Foreign Banks Raise China Annual GDP Forecasts After First-Quarter Data Beat Expectations

By: Get News

Following China’s better-than-expected economic performance in the first quarter, international investment banks raised their growth predictions for the country's annual gross domestic product.

Citigroup revised its forecast for China’s GDP growth this year to 6.4 percent from 5.7 percent, while J.P. Morgan Chase raised its to 6 percent from 5.5 percent. UBS Group and Nomura lifted theirs to 5.7 percent and 5.5 percent from 5.4 percent and 5.3 percent, respectively.

China is targeting “about 5 percent” growth for 2023.

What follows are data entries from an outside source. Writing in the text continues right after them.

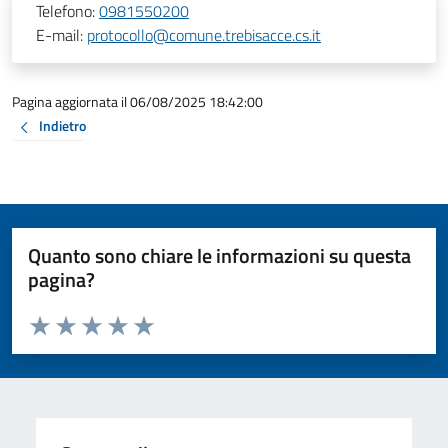
Telefono:
0981550200
E-mail:
protocollo@comune.trebisacce.cs.it
Pagina aggiornata il 06/08/2025 18:42:00
Indietro
Quanto sono chiare le informazioni su questa
pagina?
Valuta da 1 a 5 stelle la pagina
Valuta 1 stelle su 5
Valuta 2 stelle su 5
Valuta 3 stelle su 5
Valuta 4 stelle su 5
Valuta 5 stelle su 5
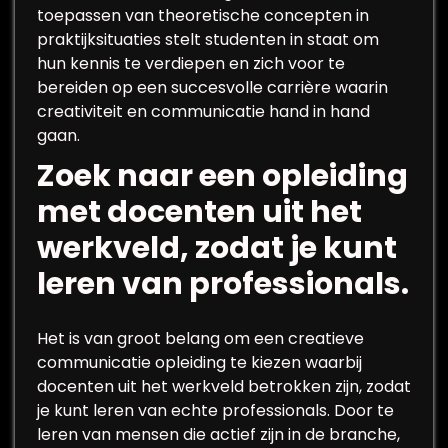
toepassen van theoretische concepten in
praktijksituaties stelt studenten in staat om
hun kennis te verdiepen en zich voor te
bereiden op een succesvolle carrière waarin
creativiteit en communicatie hand in hand
gaan.
Zoek naar een opleiding
met docenten uit het
werkveld, zodat je kunt
leren van professionals.
Het is van groot belang om een creatieve
communicatie opleiding te kiezen waarbij
docenten uit het werkveld betrokken zijn, zodat
je kunt leren van echte professionals. Door te
leren van mensen die actief zijn in de branche,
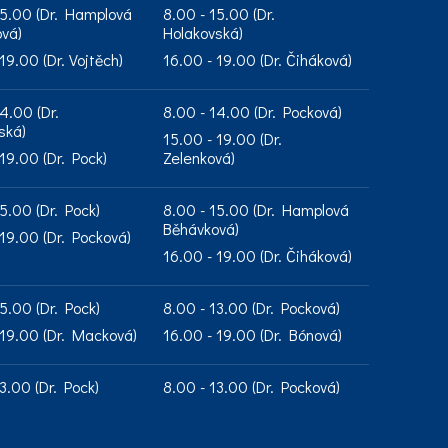
15.00 (Dr. Hamplová
8.00 - 15.00 (Dr.
vá)
Holakovská)
19.00 (Dr. Vojtěch)
16.00 - 19.00 (Dr. Čiháková)
4.00 (Dr.
8.00 - 14.00 (Dr. Pocková)
ská)
15.00 - 19.00 (Dr.
19.00 (Dr. Pock)
Zelenková)
5.00 (Dr. Pock)
8.00 - 15.00 (Dr. Hamplová
Běhávková)
 19.00 (Dr. Pocková)
16.00 - 19.00 (Dr. Čiháková)
5.00 (Dr. Pock)
8.00 - 13.00 (Dr. Pocková)
 19.00 (Dr. Macková)
16.00 - 19.00 (Dr. Bónová)
3.00 (Dr. Pock)
8.00 - 13.00 (Dr. Pocková)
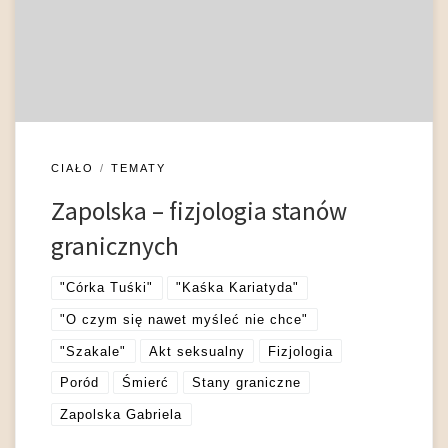
przez pisarkę istoty macierzyństwa. Jest ono dla Zapolskiej
doświadczeniem rozpiętym pomiędzy uwznioślającą kategorią
przeznaczenia a fizjologicznym przekleństwem. Poród tę
związaną z macierzyństwem […]
CIAŁO
TEMATY
Zapolska – fizjologia stanów
granicznych
"Córka Tuśki"
"Kaśka Kariatyda"
"O czym się nawet myśleć nie chce"
"Szakale"
Akt seksualny
Fizjologia
Poród
Śmierć
Stany graniczne
Zapolska Gabriela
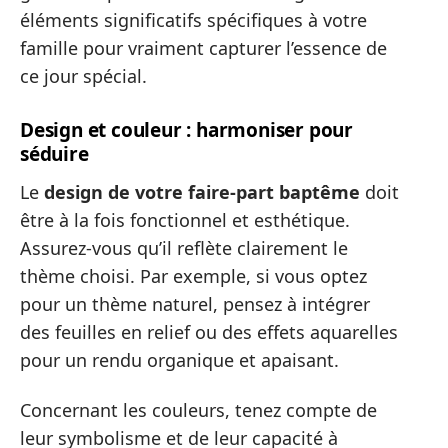
éléments significatifs spécifiques à votre
famille pour vraiment capturer l’essence de
ce jour spécial.
Design et couleur : harmoniser pour
séduire
Le
design de votre faire-part baptême
doit
être à la fois fonctionnel et esthétique.
Assurez-vous qu’il reflète clairement le
thème choisi. Par exemple, si vous optez
pour un thème naturel, pensez à intégrer
des feuilles en relief ou des effets aquarelles
pour un rendu organique et apaisant.
Concernant les couleurs, tenez compte de
leur symbolisme et de leur capacité à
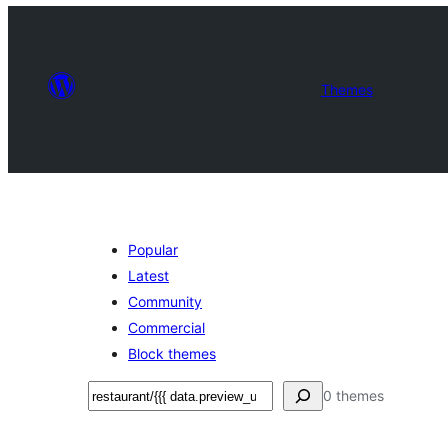
Themes
Popular
Latest
Community
Commercial
Block themes
সন্ধান
0 themes
কৰক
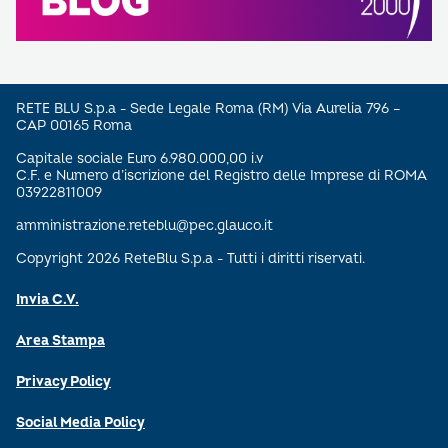
RETE BLU S.p.a - Sede Legale Roma (RM) Via Aurelia 796 –
CAP 00165 Roma
Capitale sociale Euro 6.980.000,00 i.v
C.F. e Numero d’iscrizione del Registro delle Imprese di ROMA
03922811009
amministrazione.reteblu@pec.glauco.it
Copyright 2026 ReteBlu S.p.a - Tutti i diritti riservati.
Invia C.V.
Area Stampa
Privacy Policy
Social Media Policy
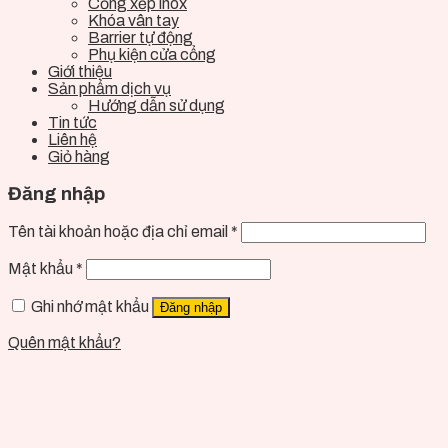
Cổng xếp inox
Khóa vân tay
Barrier tự động
Phụ kiện cửa cổng
Giới thiệu
Sản phẩm dịch vụ
Hướng dẫn sử dụng
Tin tức
Liên hệ
Giỏ hàng
Đăng nhập
Tên tài khoản hoặc địa chỉ email
*
Mật khẩu
*
Ghi nhớ mật khẩu
Đăng nhập
Quên mật khẩu?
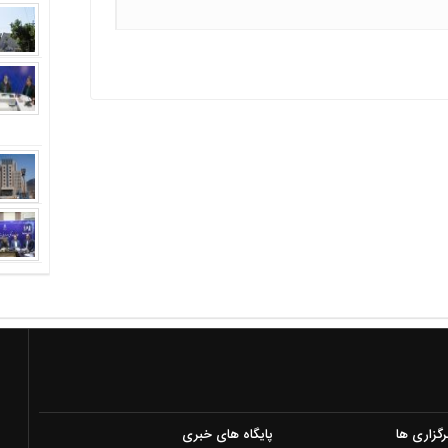
رگزاری ها
پایگاه های خبری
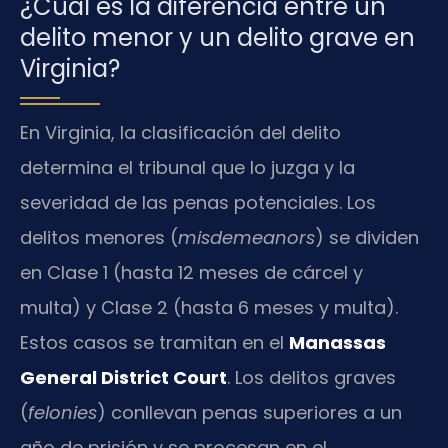
¿Cuál es la diferencia entre un
delito menor y un delito grave en
Virginia?
En Virginia, la clasificación del delito
determina el tribunal que lo juzga y la
severidad de las penas potenciales. Los
delitos menores (
misdemeanors
) se dividen
en Clase 1 (hasta 12 meses de cárcel y
multa) y Clase 2 (hasta 6 meses y multa).
Estos casos se tramitan en el
Manassas
General District Court
. Los delitos graves
(
felonies
) conllevan penas superiores a un
año de prisión y se procesan en el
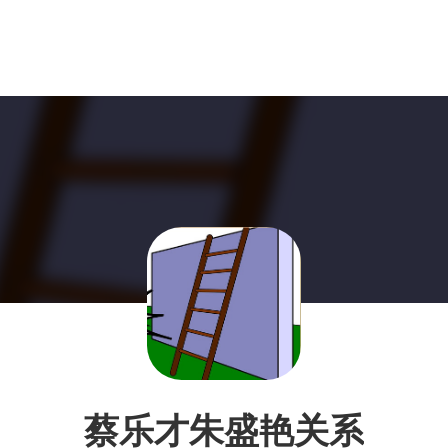
蔡乐才朱盛艳关系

GDP expanded 4.5 percent in the first quarter from a year earlier, beating the 4 percent average prediction of chief economists surveyed by Yicai Global. The recovery in exports and consumption was also better than expected in the three months ended March 31, and property sales and fixed-asset investment continued to pick up, though industrial production remained weak.

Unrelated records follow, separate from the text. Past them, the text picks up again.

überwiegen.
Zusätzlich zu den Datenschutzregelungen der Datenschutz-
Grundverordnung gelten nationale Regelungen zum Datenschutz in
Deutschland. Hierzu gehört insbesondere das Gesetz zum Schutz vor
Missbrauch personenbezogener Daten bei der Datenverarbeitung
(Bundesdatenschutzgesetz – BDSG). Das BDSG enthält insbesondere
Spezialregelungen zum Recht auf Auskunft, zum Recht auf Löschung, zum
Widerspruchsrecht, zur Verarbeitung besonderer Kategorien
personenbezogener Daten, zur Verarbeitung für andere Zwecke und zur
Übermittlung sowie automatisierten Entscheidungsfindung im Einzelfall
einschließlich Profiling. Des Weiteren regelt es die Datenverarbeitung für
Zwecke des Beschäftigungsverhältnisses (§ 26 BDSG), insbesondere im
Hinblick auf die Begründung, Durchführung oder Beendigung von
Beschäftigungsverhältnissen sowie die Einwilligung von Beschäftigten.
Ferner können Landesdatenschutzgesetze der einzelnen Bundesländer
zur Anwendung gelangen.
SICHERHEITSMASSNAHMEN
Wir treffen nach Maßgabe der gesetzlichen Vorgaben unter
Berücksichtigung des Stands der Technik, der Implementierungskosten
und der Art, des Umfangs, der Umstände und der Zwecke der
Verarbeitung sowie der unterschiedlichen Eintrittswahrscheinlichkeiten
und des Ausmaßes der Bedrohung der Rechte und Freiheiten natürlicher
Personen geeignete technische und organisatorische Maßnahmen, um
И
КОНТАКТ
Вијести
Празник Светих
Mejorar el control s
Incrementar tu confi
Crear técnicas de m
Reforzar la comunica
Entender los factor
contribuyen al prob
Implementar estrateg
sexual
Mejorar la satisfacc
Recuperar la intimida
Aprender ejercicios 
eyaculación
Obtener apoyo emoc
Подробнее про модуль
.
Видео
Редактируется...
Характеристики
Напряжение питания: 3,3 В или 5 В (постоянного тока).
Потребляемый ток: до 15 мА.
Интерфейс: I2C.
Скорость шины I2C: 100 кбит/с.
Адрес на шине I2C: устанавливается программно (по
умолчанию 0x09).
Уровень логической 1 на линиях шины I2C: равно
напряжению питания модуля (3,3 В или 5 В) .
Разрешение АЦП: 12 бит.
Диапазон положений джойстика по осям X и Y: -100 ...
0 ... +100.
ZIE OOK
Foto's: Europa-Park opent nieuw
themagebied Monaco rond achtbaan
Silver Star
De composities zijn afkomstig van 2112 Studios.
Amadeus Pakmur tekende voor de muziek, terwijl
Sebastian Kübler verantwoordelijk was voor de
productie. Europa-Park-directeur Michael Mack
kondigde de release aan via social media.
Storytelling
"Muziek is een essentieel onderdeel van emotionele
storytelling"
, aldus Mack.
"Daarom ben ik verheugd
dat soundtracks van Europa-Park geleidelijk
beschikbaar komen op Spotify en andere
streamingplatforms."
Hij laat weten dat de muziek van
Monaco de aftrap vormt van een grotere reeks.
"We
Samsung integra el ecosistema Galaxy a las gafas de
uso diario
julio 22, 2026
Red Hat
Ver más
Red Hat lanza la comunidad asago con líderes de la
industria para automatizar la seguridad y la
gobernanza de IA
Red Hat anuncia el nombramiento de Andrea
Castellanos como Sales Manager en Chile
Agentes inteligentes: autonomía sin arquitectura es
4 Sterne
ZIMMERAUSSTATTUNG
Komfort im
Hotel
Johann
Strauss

But the quality of this round of economic recovery in China will depend on this quarter's performance, some analysts at the foreign banks noted.

Second-quarter GDP is expected to jump 7.6 percent because the Covid-19 pandemic led to a significant decline in growth in the same period last year, and the recovery of the offline services sector is accelerating, Lu Ting, chief China economist at Nomura, told Yicai Global.

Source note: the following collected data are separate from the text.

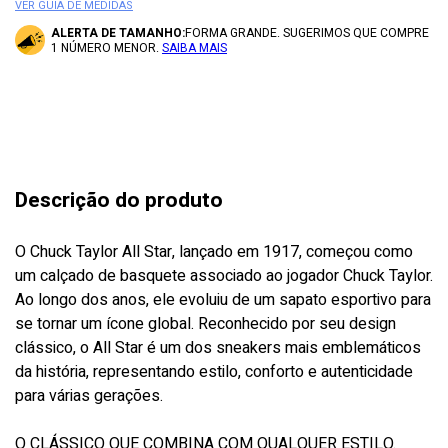
VER GUIA DE MEDIDAS
ALERTA DE TAMANHO:
FORMA GRANDE. SUGERIMOS QUE COMPRE
1 NÚMERO MENOR.
SAIBA MAIS
Descrição do produto
O Chuck Taylor All Star, lançado em 1917, começou como
um calçado de basquete associado ao jogador Chuck Taylor.
Ao longo dos anos, ele evoluiu de um sapato esportivo para
se tornar um ícone global. Reconhecido por seu design
clássico, o All Star é um dos sneakers mais emblemáticos
da história, representando estilo, conforto e autenticidade
para várias gerações.
O CLÁSSICO QUE COMBINA COM QUALQUER ESTILO.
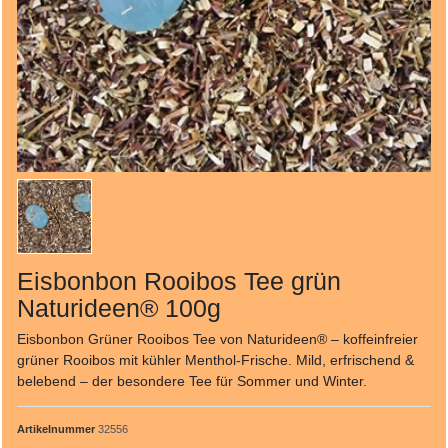
Eisbonbon Rooibos Tee grün
Naturideen® 100g
Eisbonbon Grüner Rooibos Tee von Naturideen® – koffeinfreier
grüner Rooibos mit kühler Menthol-Frische. Mild, erfrischend &
belebend – der besondere Tee für Sommer und Winter.
Artikelnummer
32556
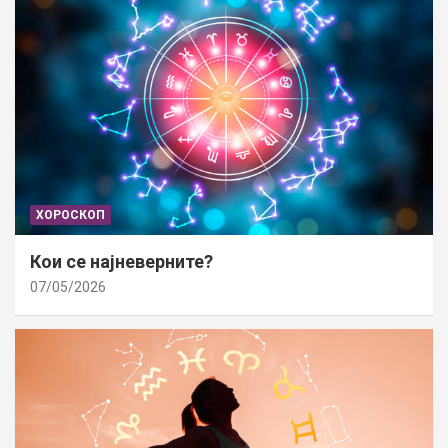
ХОРОСКОП
Кои се најневерните?
07/05/2026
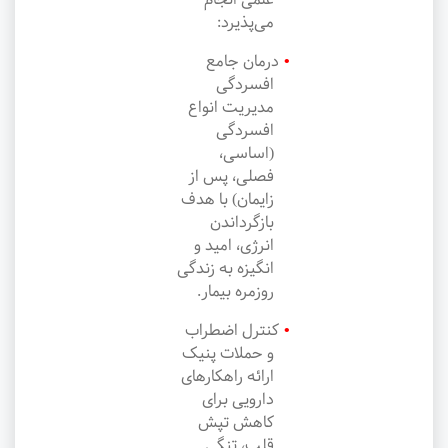
می‌پذیرد:
درمان جامع
افسردگی
مدیریت انواع
افسردگی
(اساسی،
فصلی، پس از
زایمان) با هدف
بازگرداندن
انرژی، امید و
انگیزه به زندگی
روزمره بیمار.
کنترل اضطراب
و حملات پنیک
ارائه راهکارهای
دارویی برای
کاهش تپش
قلب، تنگی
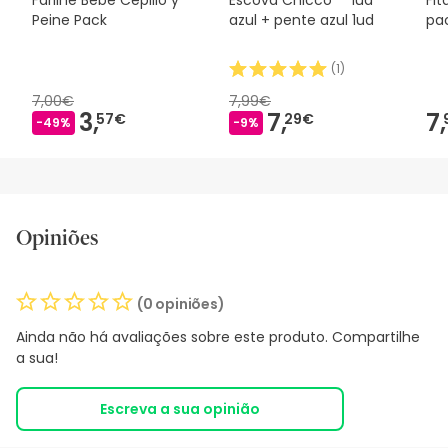
Peine Pack
azul + pente azul 1ud
pac
(
1
)
7,00€
7,99€
3,
7,
7,
57€
29€
-49%
-9%
Opiniões
(0 opiniões)
Ainda não há avaliações sobre este produto. Compartilhe
a sua!
Escreva a sua opinião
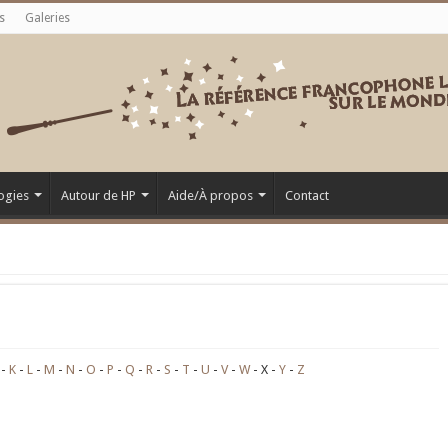
s
Galeries
ogies
Autour de HP
Aide/À propos
Contact
K
L
M
N
O
P
Q
R
S
T
U
V
W
X
Y
Z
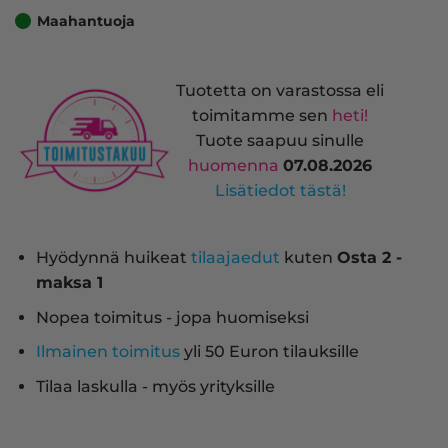
Maahantuoja
Tuotetta on varastossa eli
toimitamme sen
heti!
Tuote saapuu sinulle
huomenna
07.08.2026
Lisätiedot tästä!
Hyödynnä huikeat
tilaajaedut
kuten
Osta 2 -
maksa 1
Nopea toimitus - jopa huomiseksi
Ilmainen toimitus
yli 50 Euron tilauksille
Tilaa laskulla - myös yrityksille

Retail sales of consumer goods and the real estate market may continue to revive this quarter, given the low base in April and May last year, but quarter-on-quarter economic momentum may slow, especially in terms of property sales, new construction, and consumption demand, said Wang Tao, chief China economist and head of Asian economic research at UBS.

March’s retail sales were quite solid, but industrial production and investment fell short, Zhao Yaoting, global market strategist at Invesco Asia Pacific (ex-Japan), told Yicai Global. Moreover, the prospects for the property market are still uncertain after sales volume and prices bounced back in first-tier cities, Zhao added. 

The higher-than-expected 10.6 percent growth in retail sales of consumer goods last month was partly due to the low base figure in March last year, Wang Qiangsong, head of the research division at Nanyin Wealth Management, said to Yicai Global. The damage to residents' medium- and long-term incomes from the pandemic still has a notable impact on consumption, Wang added.

China needs to introduce targeted policies to boost confidence on incomes as the surveyed urban jobless rate was unchanged at 5.3 percent last month, with the figure among residents aged between 16 and 24 rising 1.5 points to 19.6 percent from February, Wang pointed out.